Ngozi Njemanze is a governance strategist, institutional builder, and leadership architect who has spent over 23 years strengthening public-facing institutions and very recently, shaping talent pathways across Africa.
A lawyer by training and financial policy expert whose career spans the corporate, regulatory, and international development sectors where she consistently delivered strategic clarity, regulatory reforms and leadership pipelines.
She led the pan-African institutional strategy that established the graduate African School of Governance tasked to produce Africa’s next generation of purpose-driven leaders. In her new role as Program Director of the Executive Masters in Public Administration (EMPA), she is creating a flagship academic program that is positioning ASG as a continental nexus for Africa statecraft, and innovative public sector leadership for executives.

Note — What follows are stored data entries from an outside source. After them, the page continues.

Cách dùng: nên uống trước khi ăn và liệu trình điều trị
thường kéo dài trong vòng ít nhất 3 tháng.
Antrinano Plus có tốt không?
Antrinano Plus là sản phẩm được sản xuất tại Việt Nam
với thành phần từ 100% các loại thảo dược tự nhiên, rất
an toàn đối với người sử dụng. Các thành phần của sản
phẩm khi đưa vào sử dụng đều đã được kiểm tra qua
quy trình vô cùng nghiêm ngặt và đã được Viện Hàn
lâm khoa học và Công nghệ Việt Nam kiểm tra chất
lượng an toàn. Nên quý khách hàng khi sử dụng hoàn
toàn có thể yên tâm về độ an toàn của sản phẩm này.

She served as a Corporate Governance Lead, at the Central Bank of Nigeria (CBN) for almost a decade, contributing to reforms that strengthened regulatory governance within the Nigerian and ECOWAS financial services sector. Ms. Njemanze has also advised cabinet-level government officials in Nigeria across multiple sectors. She worked at the World Bank Group earlier in her career overseeing global and sub-national doing business projects in over 180 economies.
Beyond these roles, she is deeply committed to social infrastructure that elevates women and Africans generally. As Secretary-General of the global Old Girls Association of her multi-chapter high school alumni network, her leadership has mobilized intergenerational engagements, that positioned alumni network as catalytic platforms for female influence, and leadership.

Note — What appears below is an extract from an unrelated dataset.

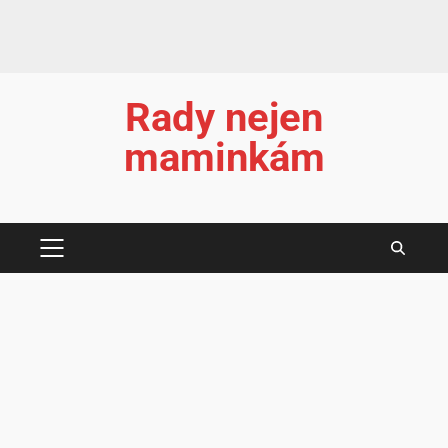
Rady nejen
maminkám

With academic credentials across continents including Harvard Law School, Ngozi is part of a growing vanguard of African women redefining the intersection of governance, leadership, and culture. She is the Founding Curator of “The Inner Circle”, a private league for high-performing professionals who are navigating senior roles, strategic pivots, and leadership transitions. She enjoys mentoring aspiring next-generation leaders and has served severally as Mentor for WIMBIZ, Lagos Business School and the Omoluabi Foundation.
Ms. Njemanze exemplifies the modern African career woman — globally trained, locally anchored, and committed to building institutions rather than occupying positions. Her influence is systemic. She curates lasting ecosystems, not just networks. She architects boardrooms, engineers soft power, and builds pathways others can walk through.